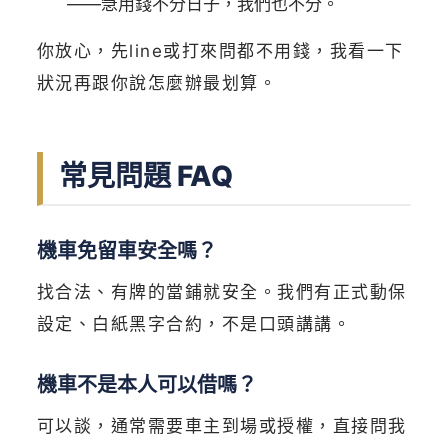
——急用錢不分日子，我們也不分。
你放心，先line或打來問都不用錢，我看一下
狀況再跟你說怎麼辦最划算。
常見問題 FAQ
機車免留車安全嗎？
找合法、有牌的當鋪就安全。我們有正式動保
設定、白紙黑字合約，不是口頭講講。
機車不是本人可以借嗎？
可以談，通常需要車主到場或授權，直接問我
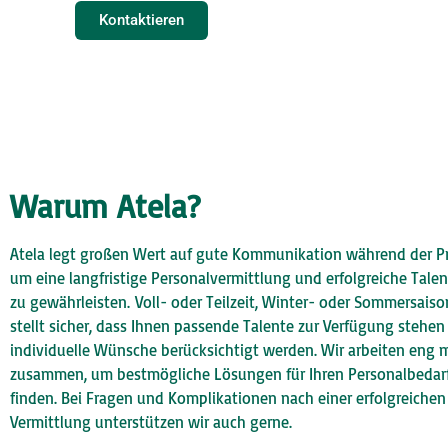
Kontaktieren
Warum Atela?
Atela legt großen Wert auf gute Kommunikation während der Pr
um eine langfristige Personalvermittlung und erfolgreiche Tale
zu gewährleisten.
Voll- oder Teilzeit, Winter- oder Sommersaiso
stellt sicher, dass Ihnen passende Talente zur Verfügung stehe
individuelle Wünsche berücksichtigt werden. Wir arbeiten eng 
zusammen, um bestmögliche Lösungen für Ihren Personalbedar
finden. Bei Fragen und Komplikationen nach einer erfolgreichen
Vermittlung unterstützen wir auch gerne.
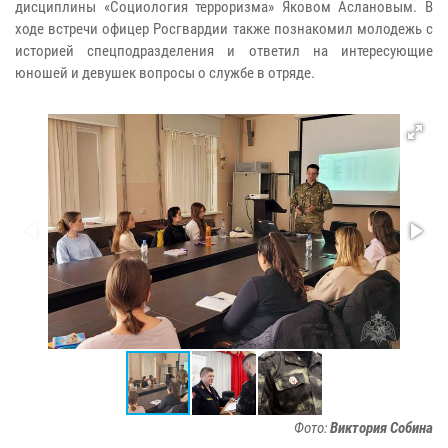
дисциплины «Социология терроризма» Яковом Аслановым. В
ходе встречи офицер Росгвардии также познакомил молодежь с
историей спецподразделения и ответил на интересующие
юношей и девушек вопросы о службе в отряде.
Фото:
Виктория Собина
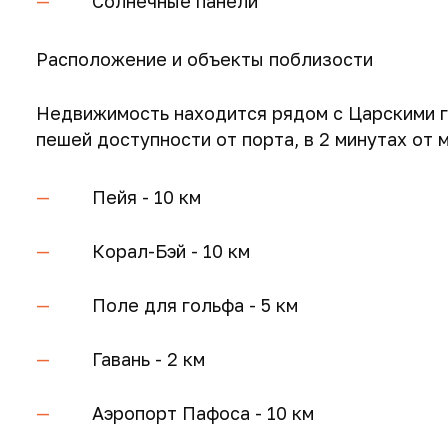
Солнечные панели
Расположение и объекты поблизости
Недвижимость находится рядом с Царскими г
пешей доступности от порта, в 2 минутах от 
Пейя - 10 км
Корал-Бэй - 10 км
Поле для гольфа - 5 км
Гавань - 2 км
Аэропорт Пафоса - 10 км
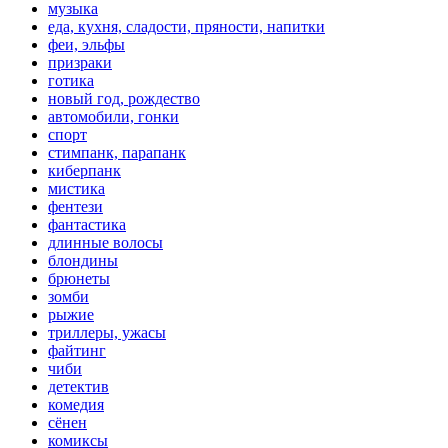
музыка
еда, кухня, сладости, пряности, напитки
феи, эльфы
призраки
готика
новый год, рождество
автомобили, гонки
спорт
стимпанк, парапанк
киберпанк
мистика
фентези
фантастика
длинные волосы
блондины
брюнеты
зомби
рыжие
триллеры, ужасы
файтинг
чиби
детектив
комедия
сёнен
комиксы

Directions for this task => Return every entry word for word, leaving the pictures out.

Written response =>
——急用錢不分日子，我們也不分。
你放心，先line或打來問都不用錢，我看一下
狀況再跟你說怎麼辦最划算。
常見問題 FAQ
機車免留車安全嗎？
找合法、有牌的當鋪就安全。我們有正式動保
設定、白紙黑字合約，不是口頭講講。
機車不是本人可以借嗎？
可以談，通常需要車主到場或授權，直接問我
Kontaktieren
Warum Atela?
Atela legt großen Wert auf gute Kommunikation während der Pr
um eine langfristige Personalvermittlung und erfolgreiche Tale
zu gewährleisten.
Voll- oder Teilzeit, Winter- oder Sommersaiso
stellt sicher, dass Ihnen passende Talente zur Verfügung stehe
individuelle Wünsche berücksichtigt werden. Wir arbeiten eng 
zusammen, um bestmögliche Lösungen für Ihren Personalbedar
finden. Bei Fragen und Komplikationen nach einer erfolgreichen
Vermittlung unterstützen wir auch gerne.
дисциплины «Социология терроризма» Яковом Аслановым. В
ходе встречи офицер Росгвардии также познакомил молодежь с
историей спецподразделения и ответил на интересующие
юношей и девушек вопросы о службе в отряде.
Фото:
Виктория Собина
Солнечные панели
Расположение и объекты поблизости
Недвижимость находится рядом с Царскими г
пешей доступности от порта, в 2 минутах от 
Пейя - 10 км
Корал-Бэй - 10 км
Поле для гольфа - 5 км
Гавань - 2 км
Аэропорт Пафоса - 10 км
музыка
еда, кухня, сладости, пряности, напитки
феи, эльфы
призраки
готика
новый год, рождество
автомобили, гонки
спорт
стимпанк, парапанк
киберпанк
мистика
фентези
фантастика
длинные волосы
блондины
брюнеты
зомби
рыжие
триллеры, ужасы
файтинг
чиби
детектив
комедия
сёнен
комиксы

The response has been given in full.